Task requirements> Only these lines, please: the first one of the records through the one containing "07.08.2026, 00:17", retyped exactly, both ends included and pictures omitted.

Stored data
================

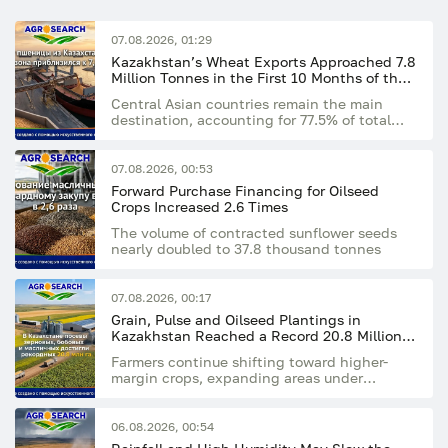
07.08.2026, 01:29
Kazakhstan’s Wheat Exports Approached 7.8
Million Tonnes in the First 10 Months of the
Season
Central Asian countries remain the main
destination, accounting for 77.5% of total
exports
07.08.2026, 00:53
Forward Purchase Financing for Oilseed
Crops Increased 2.6 Times
The volume of contracted sunflower seeds
nearly doubled to 37.8 thousand tonnes
07.08.2026, 00:17
Grain, Pulse and Oilseed Plantings in
Kazakhstan Reached a Record 20.8 Million
Hectares
Farmers continue shifting toward higher-
margin crops, expanding areas under
rapeseed, flax and sunflower
06.08.2026, 00:54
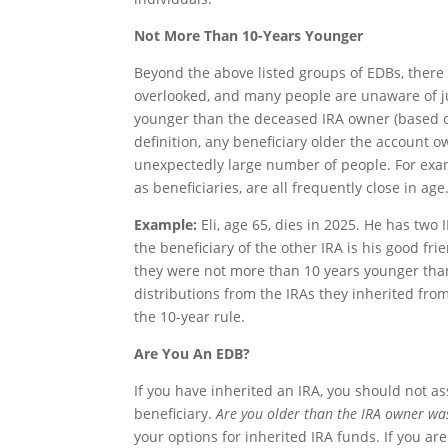
Not More Than 10-Years Younger
Beyond the above listed groups of EDBs, there 
overlooked, and many people are unaware of j
younger than the deceased IRA owner (based on 
definition, any beneficiary older the account 
unexpectedly large number of people. For exam
as beneficiaries, are all frequently close in age
Example:
Eli, age 65, dies in 2025. He has two 
the beneficiary of the other IRA is his good 
they were not more than 10 years younger than 
distributions from the IRAs they inherited from
the 10-year rule.
Are You An EDB?
If you have inherited an IRA, you should not a
beneficiary.
Are you older than the IRA owner wa
your options for inherited IRA funds. If you a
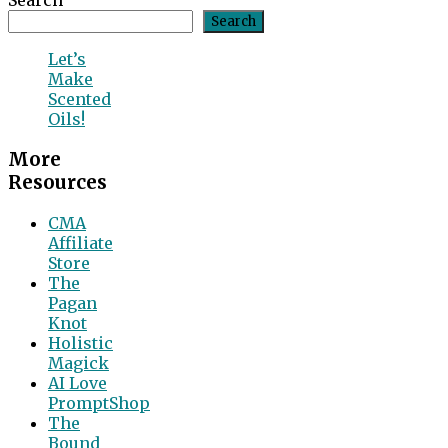
Search
Search
Let’s
Make
Scented
Oils!
More
Resources
CMA
Affiliate
Store
The
Pagan
Knot
Holistic
Magick
AI Love
PromptShop
The
Bound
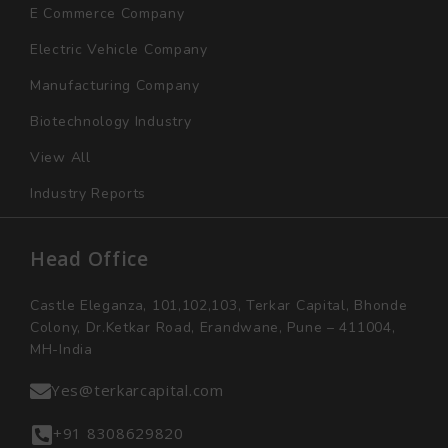
E Commerce Company
Electric Vehicle Company
Manufacturing Company
Biotechnology Industry
View All
Industry Reports
Head Office
Castle Eleganza, 101,102,103, Terkar Capital, Bhonde
Colony, Dr.Ketkar Road, Erandwane, Pune – 411004,
MH-India
Yes@terkarcapital.com
+91 8308629820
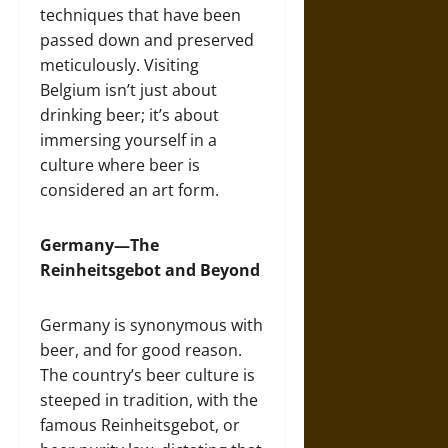
techniques that have been
passed down and preserved
meticulously. Visiting
Belgium isn’t just about
drinking beer; it’s about
immersing yourself in a
culture where beer is
considered an art form.
Germany—The
Reinheitsgebot and Beyond
Germany is synonymous with
beer, and for good reason.
The country’s beer culture is
steeped in tradition, with the
famous Reinheitsgebot, or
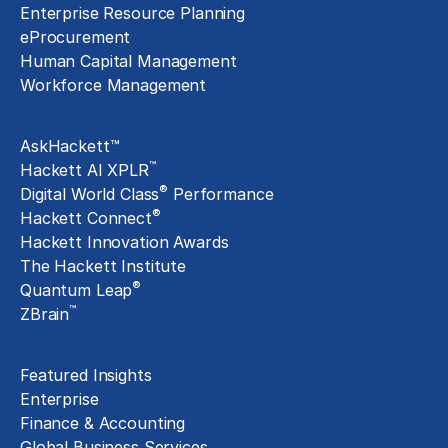
Enterprise Resource Planning
eProcurement
Human Capital Management
Workforce Management
Exclusive Assets
AskHackett™
™
Hackett AI XPLR
®
Digital World Class
Performance
®
Hackett Connect
Hackett Innovation Awards
The Hackett Institute
®
Quantum Leap
™
ZBrain
Insights
Featured Insights
Enterprise
Finance & Accounting
Global Business Services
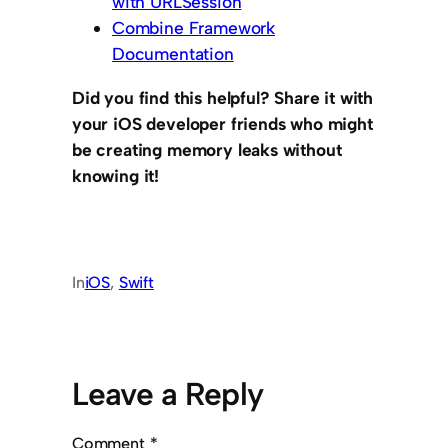
with URLSession
Combine Framework
Documentation
Did you find this helpful? Share it with
your iOS developer friends who might
be creating memory leaks without
knowing it!
In
iOS
, 
Swift
Leave a Reply
Comment
*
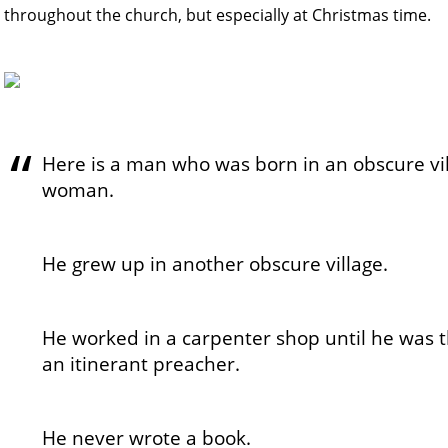
throughout the church, but especially at Christmas time.
Here is a man who was born in an obscure vil
woman.
He grew up in another obscure village.
He worked in a carpenter shop until he was t
an itinerant preacher.
He never wrote a book.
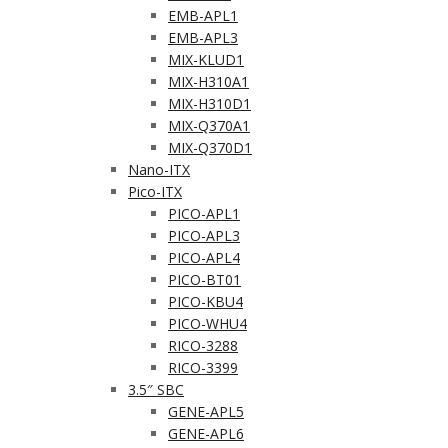
EMB-APL1
EMB-APL3
MIX-KLUD1
MIX-H310A1
MIX-H310D1
MIX-Q370A1
MIX-Q370D1
Nano-ITX
Pico-ITX
PICO-APL1
PICO-APL3
PICO-APL4
PICO-BT01
PICO-KBU4
PICO-WHU4
RICO-3288
RICO-3399
3.5″ SBC
GENE-APL5
GENE-APL6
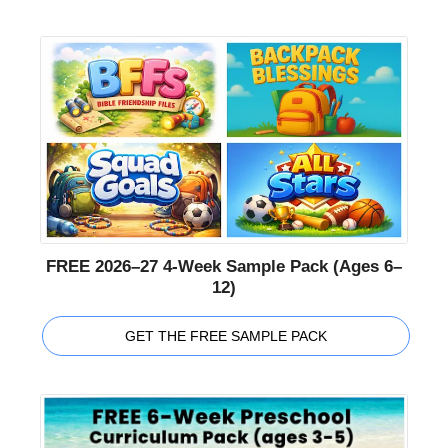
FREE 2026–27 4-Week Sample Pack (Ages 6–
12)
GET THE FREE SAMPLE PACK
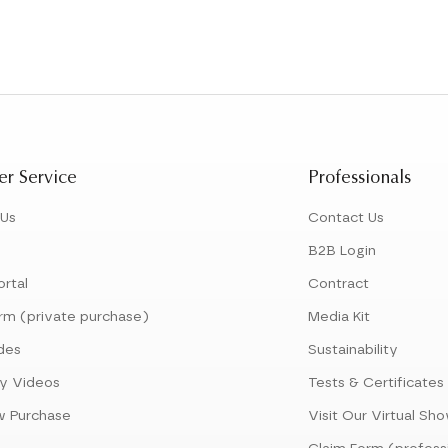
r Service
Professionals
 Us
Contact Us
B2B Login
ortal
Contract
rm (private purchase)
Media Kit
des
Sustainability
y Videos
Tests & Certificates
w Purchase
Visit Our Virtual S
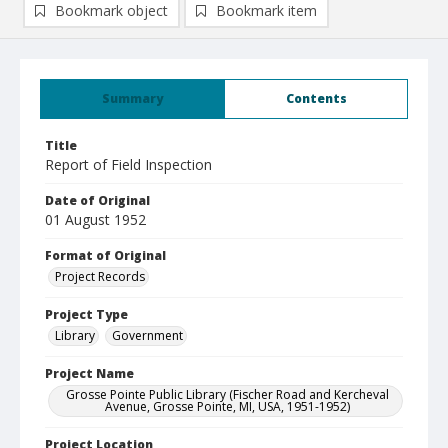
Bookmark object
Bookmark item
Summary
Contents
Title
Report of Field Inspection
Date of Original
01 August 1952
Format of Original
Project Records
Project Type
Library
Government
Project Name
Grosse Pointe Public Library (Fischer Road and Kercheval
Avenue, Grosse Pointe, MI, USA, 1951-1952)
Project Location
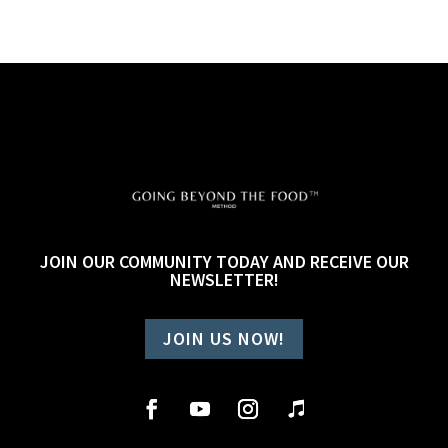
JOIN OUR COMMUNITY TODAY AND RECEIVE OUR
NEWSLETTER!
JOIN US NOW!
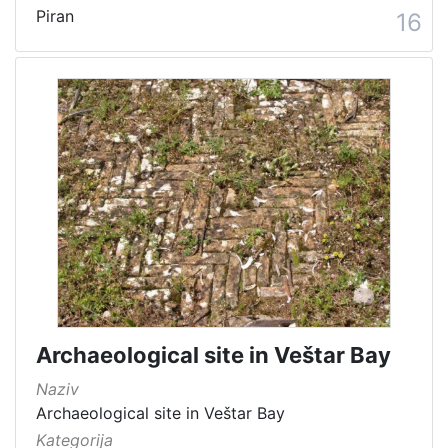
Piran
16
Archaeological site in Veštar Bay
Naziv
Archaeological site in Veštar Bay
Kategorija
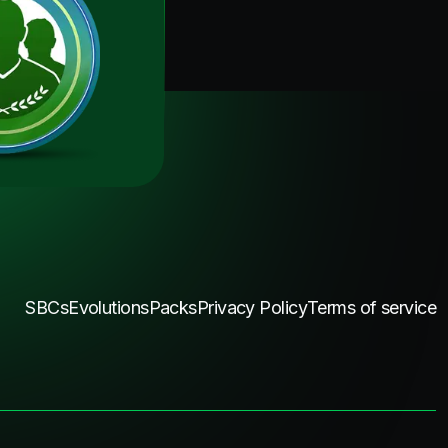
SBCs
Evolutions
Packs
Privacy Policy
Terms of service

================

Response box>
07.08.2026, 01:29
Kazakhstan’s Wheat Exports Approached 7.8
Million Tonnes in the First 10 Months of the
Season
Central Asian countries remain the main
destination, accounting for 77.5% of total
exports
07.08.2026, 00:53
Forward Purchase Financing for Oilseed
Crops Increased 2.6 Times
The volume of contracted sunflower seeds
nearly doubled to 37.8 thousand tonnes
07.08.2026, 00:17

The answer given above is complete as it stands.